Orense
Quisiera ser Manhattan, sus edificios tienen vocación neoyorquina, y los innumerables sótanos que abren sus compuertas a la noche portan orgullosamente nombres con genuino sabor americano. Pero el insobornable y caprichoso nomenclátor la llama Orense, y quizá no ande del todo descaminado, pues pocas provincias hay en la Península tan cosmopolitas como ésta, por inevitables compromisos migratorios.Los soportales de Orense son una parodia de calle mayor de pueblo y, como tales, acogen los paseos ritualizados de los jóvenes.

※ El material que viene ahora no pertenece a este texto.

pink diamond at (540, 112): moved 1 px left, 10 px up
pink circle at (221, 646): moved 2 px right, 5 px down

Ninfas acrílicas apenas adolescentes minishortean los escollos de la travesía, afrontan con indiferencia las miradas lascivas, escuchan sin pestañear las mayores obscenidades y, ajenas al peligro, lamen golosamente sus helados o devoran sin tasa espurias hamburguesas y exploran indiscretas los sombríos recovecos, las grutas acolchadas donde acechan bronceados macarras predadores.

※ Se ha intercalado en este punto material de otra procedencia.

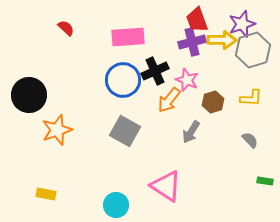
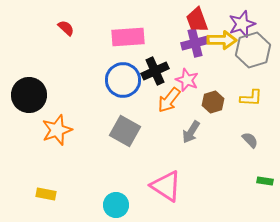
purple cross: moved 3 px right, 1 px down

Todos están de paso, los minúsculos apartamentos se llenan y vacían con celeridad. Romances apresurados. Relaciones que cronometran implacables relojes digitales. Pasiones que sanciona la tarjeta de crédito. Vicios homologados por señoritas de alto standing.
En las mañanas, procesión de amas de casa con idénticas bolsas que portan el reclamo de grandes almacenes y muchachas en flor con la nariz pegada al cristal de las boutiques, pulcros oficinistas que juegan a ejecutivos y, como contrapunto, la fría realidad de las magistraturas de trabajo, instaladas en un inhóspito edificio de falsos mármoles.
Orense cumple eficazmente su función. Restaurantes de comida rápida, burgers, pizzerías, cafeterías de plato combinado y mantel individual, refectorios para empleados en celo y también confortables bodegones.
Durante el día, Orense guarda las espaldas de la Castellana, a estas alturas especialmente desolada. A través de inesperados vericuetos, escaleras sin sentido, plazas sin nombre y túneles recónditos se unen las dos calles y crean un barrio mutante, sin vecinos, sin niños, sin hogares, lugar de paso, enclave fronterizo que no escapa, pese a sus velos de modernidad, de la degradación cotidiana: Crece la entropía, los muros se llenan de graffitis obscenos, se funden los neones, y anónimos artistas practican el décollage arrancando a tiras los posters.
Bajo esta urbe ficticia transcurre vertiginoso el tráfico rodado, parkings monstruosos abren sus fauces, y se vislumbran solares, descampados, incongruentes terraplenes, tierra de nadie circundada por las moles de las altivas torres sin ventanas, fanales de cristal opaco que preservan de las miradas hostiles las interioridades del capital, el vientre de Moloch.
Más tarde cambia la decoración, y cuando las primeras sombras se desploman y las luces comienzan a guiñar con gesto cómplice, son otros los que acuden a la llamada y se sumergen en las profundidades de la piedra, en las grutas horadadas en el subsuelo, para exhibirse en las Pistas de baile o acechar a sus improbables presas parapetados tras un whisky.
De toda esta caterva de discopubs y clubes, de antros y garitos, destaca sin escándalo un bar llamado Rita, dedicado al recuerdo, consagrado a la imagen de Gilda, Rita Hayworth, presente en todas partes, multiplicada en todos los espejos, representada a través de una nutrida selección de fotos, algunas a tamaño natural, enmarcadas en muros, techos y rincones.